Segment Start: INFORMATION SHOWN

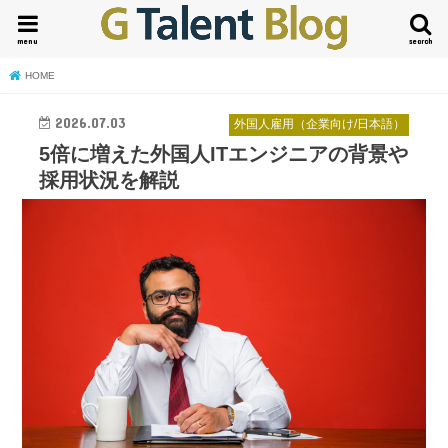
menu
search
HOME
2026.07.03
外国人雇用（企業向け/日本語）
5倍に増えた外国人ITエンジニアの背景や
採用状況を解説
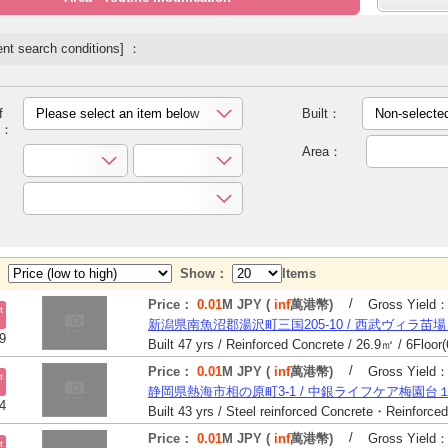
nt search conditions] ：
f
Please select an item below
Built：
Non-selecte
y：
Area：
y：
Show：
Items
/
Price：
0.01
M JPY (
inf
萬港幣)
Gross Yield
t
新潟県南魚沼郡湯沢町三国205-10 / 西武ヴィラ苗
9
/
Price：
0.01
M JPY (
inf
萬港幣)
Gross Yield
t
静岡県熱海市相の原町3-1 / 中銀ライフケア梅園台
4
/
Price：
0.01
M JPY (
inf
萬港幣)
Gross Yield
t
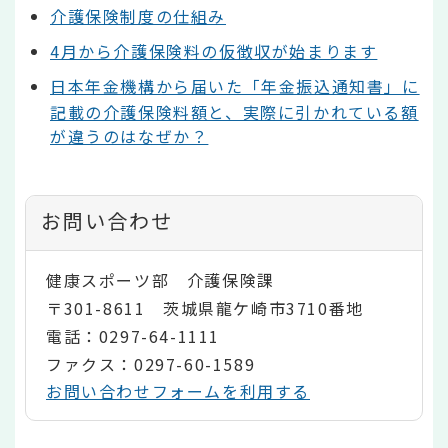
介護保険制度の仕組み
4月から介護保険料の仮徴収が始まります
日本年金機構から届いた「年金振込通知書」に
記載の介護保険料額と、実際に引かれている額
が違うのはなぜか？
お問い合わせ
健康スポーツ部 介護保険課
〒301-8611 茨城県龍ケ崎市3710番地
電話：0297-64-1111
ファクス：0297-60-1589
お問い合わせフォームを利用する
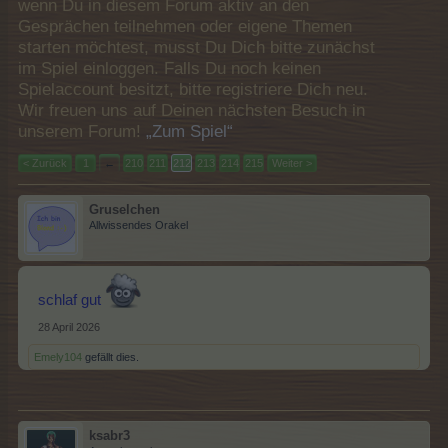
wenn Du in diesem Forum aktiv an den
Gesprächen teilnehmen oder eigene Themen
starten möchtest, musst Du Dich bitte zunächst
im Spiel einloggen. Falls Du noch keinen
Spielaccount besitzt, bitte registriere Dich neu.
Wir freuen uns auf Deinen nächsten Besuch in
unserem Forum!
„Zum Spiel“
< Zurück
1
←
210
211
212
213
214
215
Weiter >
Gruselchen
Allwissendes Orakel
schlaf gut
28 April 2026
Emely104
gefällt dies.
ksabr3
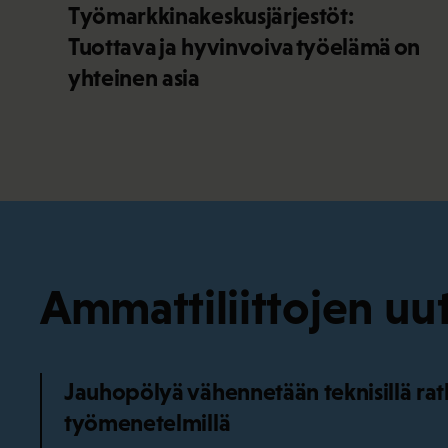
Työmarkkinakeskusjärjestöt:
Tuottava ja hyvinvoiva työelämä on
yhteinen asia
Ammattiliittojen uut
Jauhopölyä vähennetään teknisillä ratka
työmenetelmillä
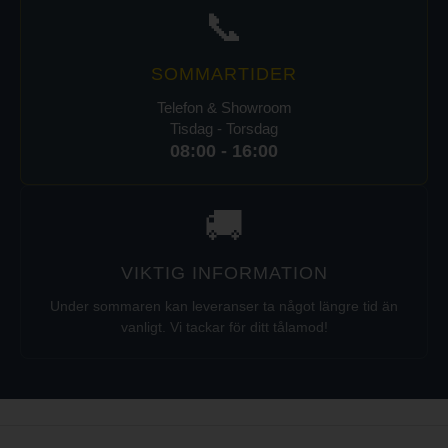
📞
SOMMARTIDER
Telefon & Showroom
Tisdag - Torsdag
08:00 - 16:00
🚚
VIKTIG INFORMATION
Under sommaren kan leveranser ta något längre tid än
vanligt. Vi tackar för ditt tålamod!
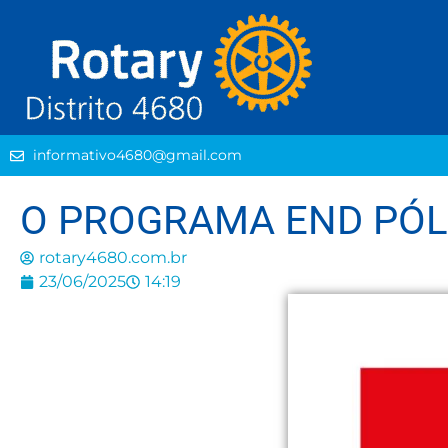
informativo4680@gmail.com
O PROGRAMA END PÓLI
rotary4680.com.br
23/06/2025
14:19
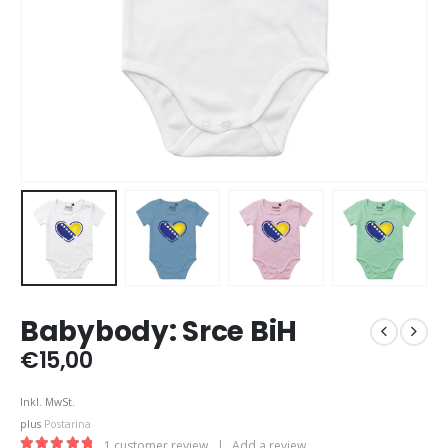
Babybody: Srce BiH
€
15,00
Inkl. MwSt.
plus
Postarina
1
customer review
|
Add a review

Segment End: INFORMATION SHOWN

**DIRECTIONS**
Give the entries again, exactly and in full, with no image included.

**RESPONSE AREA**
menu
search
HOME
2026.07.03
外国人雇用（企業向け/日本語）
5倍に増えた外国人ITエンジニアの背景や
採用状況を解説
nt search conditions] ：
f
Please select an item below
Built：
Non-selecte
y：
Area：
y：
Show：
Items
/
Price：
0.01
M JPY (
inf
萬港幣)
Gross Yield
t
新潟県南魚沼郡湯沢町三国205-10 / 西武ヴィラ苗
9
/
Price：
0.01
M JPY (
inf
萬港幣)
Gross Yield
t
静岡県熱海市相の原町3-1 / 中銀ライフケア梅園台
4
/
Price：
0.01
M JPY (
inf
萬港幣)
Gross Yield
t
介護保険制度の仕組み
4月から介護保険料の仮徴収が始まります
日本年金機構から届いた「年金振込通知書」に
記載の介護保険料額と、実際に引かれている額
が違うのはなぜか？
お問い合わせ
健康スポーツ部 介護保険課
〒301-8611 茨城県龍ケ崎市3710番地
電話：0297-64-1111
ファクス：0297-60-1589
お問い合わせフォームを利用する
wenn Du in diesem Forum aktiv an den
Gesprächen teilnehmen oder eigene Themen
starten möchtest, musst Du Dich bitte zunächst
im Spiel einloggen. Falls Du noch keinen
Spielaccount besitzt, bitte registriere Dich neu.
Wir freuen uns auf Deinen nächsten Besuch in
unserem Forum!
„Zum Spiel“
< Zurück
1
←
210
211
212
213
214
215
Weiter >
Gruselchen
Allwissendes Orakel
schlaf gut
28 April 2026
Emely104
gefällt dies.
ksabr3
Työmarkkinakeskusjärjestöt:
Tuottava ja hyvinvoiva työelämä on
yhteinen asia
Ammattiliittojen uut
Jauhopölyä vähennetään teknisillä ratka
työmenetelmillä
📞
SOMMARTIDER
Telefon & Showroom
Tisdag - Torsdag
08:00 - 16:00
🚚
VIKTIG INFORMATION
Under sommaren kan leveranser ta något längre tid än
vanligt. Vi tackar för ditt tålamod!
informativo4680@gmail.com
O PROGRAMA END PÓLI
rotary4680.com.br
23/06/2025
14:19
Babybody: Srce BiH
€
15,00
Inkl. MwSt.
plus
Postarina
1
customer review
|
Add a review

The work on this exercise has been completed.